• **Material to process**
↓
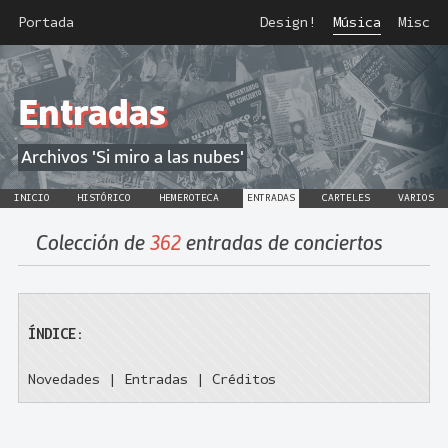
Portada
Design!
Música
Misc
Entradas
Archivos 'Si miro a las nubes'
INICIO
HISTÓRICO
HEMEROTECA
ENTRADAS
CARTELES
VARIOS
Colección de
362
entradas de conciertos
ÍNDICE:
Novedades
|
Entradas
|
Créditos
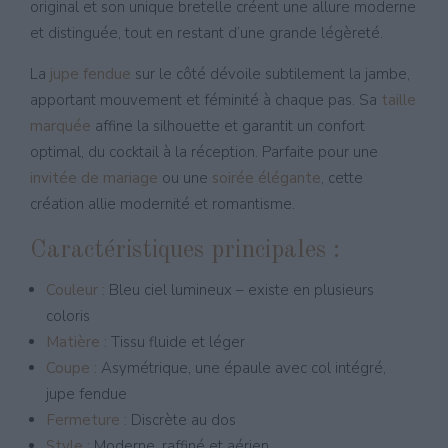
original et son unique bretelle créent une allure moderne
et distinguée, tout en restant d’une grande légèreté.
La
jupe fendue
sur le côté dévoile subtilement la jambe,
apportant mouvement et féminité à chaque pas. Sa
taille
marquée
affine la silhouette et garantit un confort
optimal, du cocktail à la réception. Parfaite pour une
invitée de mariage
ou une
soirée élégante
, cette
création allie modernité et romantisme.
Caractéristiques principales :
Couleur :
Bleu ciel lumineux – existe en plusieurs
coloris
Matière :
Tissu fluide et léger
Coupe :
Asymétrique, une épaule avec col intégré,
jupe fendue
Fermeture :
Discrète au dos
Style :
Moderne, raffiné et aérien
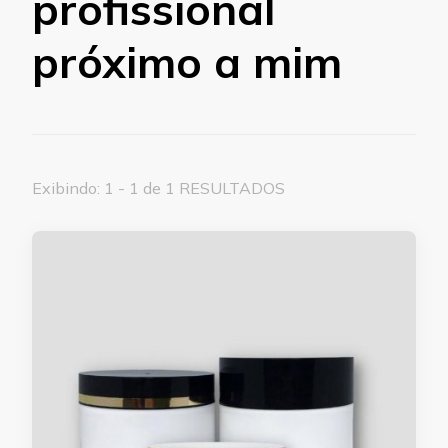
profissional
próximo a mim
Exibindo: 1 - 1 de 1 RESULTADOS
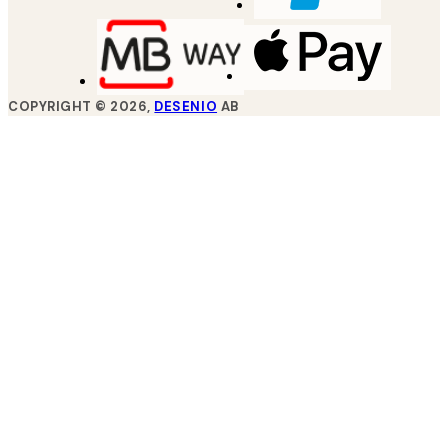
COPYRIGHT ©
2026
,
DESENIO
AB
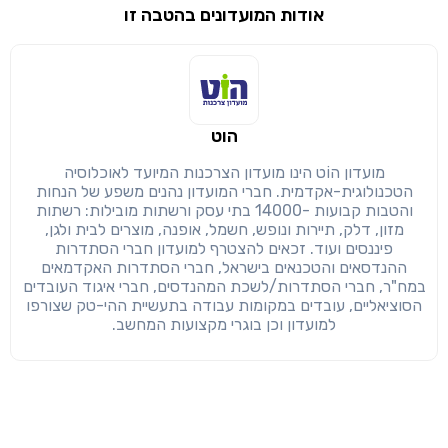
אודות המועדונים בהטבה זו
שימו לב!
שיתוף
מימוש הטבה זו ניתן רק לחברי
הוט
חזרה
הבנתי, המשך לאתר
העתק
מועדון הוֹט הינו מועדון הצרכנות המיועד לאוכלוסיה
הטכנולוגית-אקדמית. חברי המועדון נהנים משפע של הנחות
והטבות קבועות -14000 בתי עסק ורשתות מובילות: רשתות
מזון, דלק, תיירות ונופש, חשמל, אופנה, מוצרים לבית ולגן,
פיננסים ועוד. זכאים להצטרף למועדון חברי הסתדרות
ההנדסאים והטכנאים בישראל, חברי הסתדרות האקדמאים
במח"ר, חברי הסתדרות/לשכת המהנדסים, חברי איגוד העובדים
הסוציאליים, עובדים במקומות עבודה בתעשיית ההי-טק שצורפו
למועדון וכן בוגרי מקצועות המחשב.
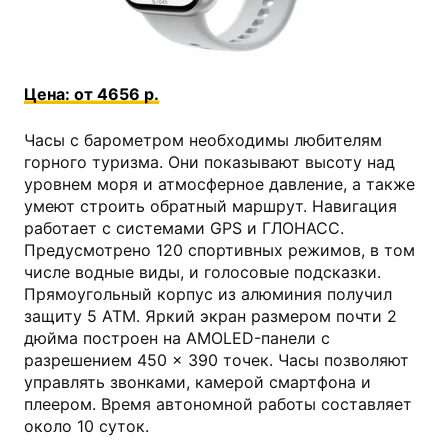
kns.ru
Цена: от 4656 р.
Часы с барометром необходимы любителям
горного туризма. Они показывают высоту над
уровнем моря и атмосферное давление, а также
умеют строить обратный маршрут. Навигация
работает с системами GPS и ГЛОНАСС.
Предусмотрено 120 спортивных режимов, в том
числе водные виды, и голосовые подсказки.
Прямоугольный корпус из алюминия получил
защиту 5 АТМ. Яркий экран размером почти 2
дюйма построен на AMOLED-панели с
разрешением 450 × 390 точек. Часы позволяют
управлять звонками, камерой смартфона и
плеером. Время автономной работы составляет
около 10 суток.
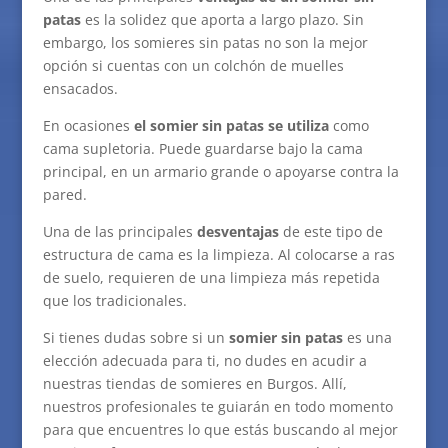
patas
es la solidez que aporta a largo plazo. Sin
embargo, los somieres sin patas no son la mejor
opción si cuentas con un colchón de muelles
ensacados.
En ocasiones
el somier sin patas se utiliza
como
cama supletoria. Puede guardarse bajo la cama
principal, en un armario grande o apoyarse contra la
pared.
Una de las principales
desventajas
de este tipo de
estructura de cama es la limpieza. Al colocarse a ras
de suelo, requieren de una limpieza más repetida
que los tradicionales.
Si tienes dudas sobre si un
somier sin patas
es una
elección adecuada para ti, no dudes en acudir a
nuestras tiendas de somieres en Burgos. Allí,
nuestros profesionales te guiarán en todo momento
para que encuentres lo que estás buscando al mejor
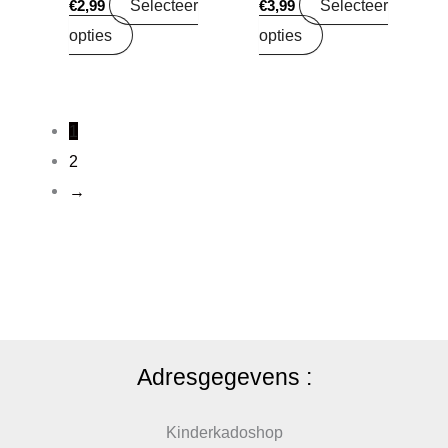
Selecteer
Selecteer
€
2,99
€
3,99
opties
opties
1
2
→
Adresgegevens :
Kinderkadoshop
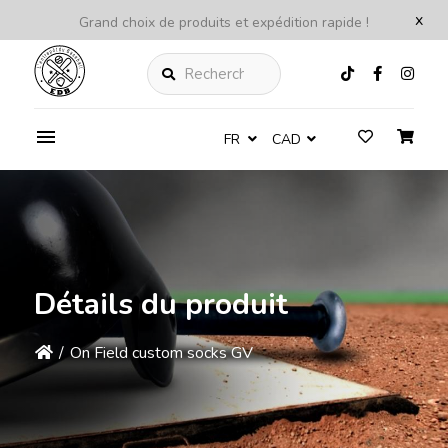
x
Grand choix de produits et expédition rapide !
Rechercher
FR
CAD
Détails du produit
/
On Field custom socks GV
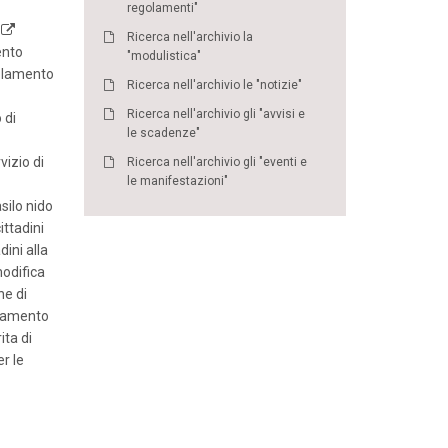
regolamenti"
Ricerca nell'archivio la
nto
"modulistica"
lamento
Ricerca nell'archivio le "notizie"
Ricerca nell'archivio gli "avvisi e
 di
le scadenze"
izio di
Ricerca nell'archivio gli "eventi e
le manifestazioni"
ilo nido
ttadini
ini alla
odifica
ne di
lamento
ita di
r le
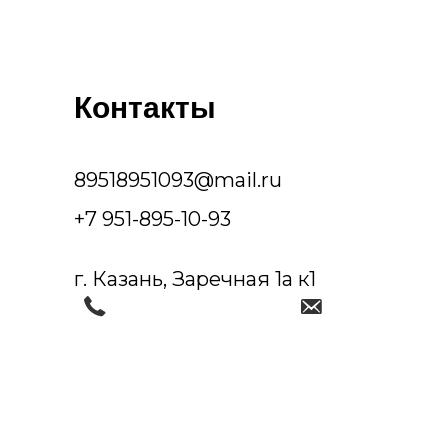
Контакты
89518951093@mail.ru
+7 951-895-10-93
г. Казань, Заречная 1а к1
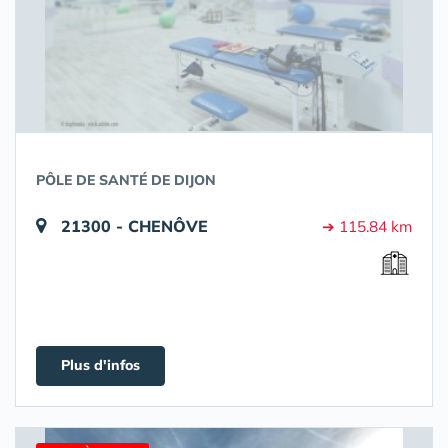
PÔLE DE SANTÉ DE DIJON
21300 - CHENÔVE
➔ 115.84 km
Plus d'infos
↑
• **What is being asked**
Wherever an image appears, omit it; copy the rest of the records exactly.

• **Answer space**
Portada
Design!
Música
Misc
Entradas
Archivos 'Si miro a las nubes'
INICIO
HISTÓRICO
HEMEROTECA
ENTRADAS
CARTELES
VARIOS
Colección de
362
entradas de conciertos
ÍNDICE:
Novedades
|
Entradas
|
Créditos
original et son unique bretelle créent une allure moderne
et distinguée, tout en restant d’une grande légèreté.
La
jupe fendue
sur le côté dévoile subtilement la jambe,
apportant mouvement et féminité à chaque pas. Sa
taille
marquée
affine la silhouette et garantit un confort
optimal, du cocktail à la réception. Parfaite pour une
invitée de mariage
ou une
soirée élégante
, cette
création allie modernité et romantisme.
Caractéristiques principales :
Couleur :
Bleu ciel lumineux – existe en plusieurs
coloris
Matière :
Tissu fluide et léger
Coupe :
Asymétrique, une épaule avec col intégré,
jupe fendue
Fermeture :
Discrète au dos
Style :
Moderne, raffiné et aérien
profissional
próximo a mim
Exibindo: 1 - 1 de 1 RESULTADOS
COPYRIGHT ©
2026
,
DESENIO
AB
אודות המועדונים בהטבה זו
שימו לב!
שיתוף
מימוש הטבה זו ניתן רק לחברי
הוט
חזרה
הבנתי, המשך לאתר
העתק
מועדון הוֹט הינו מועדון הצרכנות המיועד לאוכלוסיה
הטכנולוגית-אקדמית. חברי המועדון נהנים משפע של הנחות
והטבות קבועות -14000 בתי עסק ורשתות מובילות: רשתות
מזון, דלק, תיירות ונופש, חשמל, אופנה, מוצרים לבית ולגן,
פיננסים ועוד. זכאים להצטרף למועדון חברי הסתדרות
ההנדסאים והטכנאים בישראל, חברי הסתדרות האקדמאים
במח"ר, חברי הסתדרות/לשכת המהנדסים, חברי איגוד העובדים
הסוציאליים, עובדים במקומות עבודה בתעשיית ההי-טק שצורפו
למועדון וכן בוגרי מקצועות המחשב.
kns.ru
Цена: от 4656 р.
Часы с барометром необходимы любителям
горного туризма. Они показывают высоту над
уровнем моря и атмосферное давление, а также
умеют строить обратный маршрут. Навигация
работает с системами GPS и ГЛОНАСС.
Предусмотрено 120 спортивных режимов, в том
числе водные виды, и голосовые подсказки.
Прямоугольный корпус из алюминия получил
защиту 5 АТМ. Яркий экран размером почти 2
дюйма построен на AMOLED-панели с
разрешением 450 × 390 точек. Часы позволяют
управлять звонками, камерой смартфона и
плеером. Время автономной работы составляет
около 10 суток.
patas
es la solidez que aporta a largo plazo. Sin
embargo, los somieres sin patas no son la mejor
opción si cuentas con un colchón de muelles
ensacados.
En ocasiones
el somier sin patas se utiliza
como
cama supletoria. Puede guardarse bajo la cama
principal, en un armario grande o apoyarse contra la
pared.
Una de las principales
desventajas
de este tipo de
estructura de cama es la limpieza. Al colocarse a ras
de suelo, requieren de una limpieza más repetida
que los tradicionales.
Si tienes dudas sobre si un
somier sin patas
es una
elección adecuada para ti, no dudes en acudir a
nuestras tiendas de somieres en Burgos. Allí,
nuestros profesionales te guiarán en todo momento
para que encuentres lo que estás buscando al mejor
Selecteer
Selecteer
€
2,99
€
3,99
opties
opties
1
2
→
Adresgegevens :
Kinderkadoshop
x
Grand choix de produits et expédition rapide !
Rechercher
FR
CAD
Détails du produit
/
On Field custom socks GV
regolamenti"
Ricerca nell'archivio la
nto
"modulistica"
lamento
Ricerca nell'archivio le "notizie"
Ricerca nell'archivio gli "avvisi e
 di
le scadenze"
izio di
Ricerca nell'archivio gli "eventi e
le manifestazioni"
ilo nido
ttadini
ini alla
odifica
ne di
lamento
ita di
r le
Контакты
89518951093@mail.ru
+7 951-895-10-93
г. Казань, Заречная 1а к1
PÔLE DE SANTÉ DE DIJON
21300 - CHENÔVE
➔ 115.84 km
Plus d'infos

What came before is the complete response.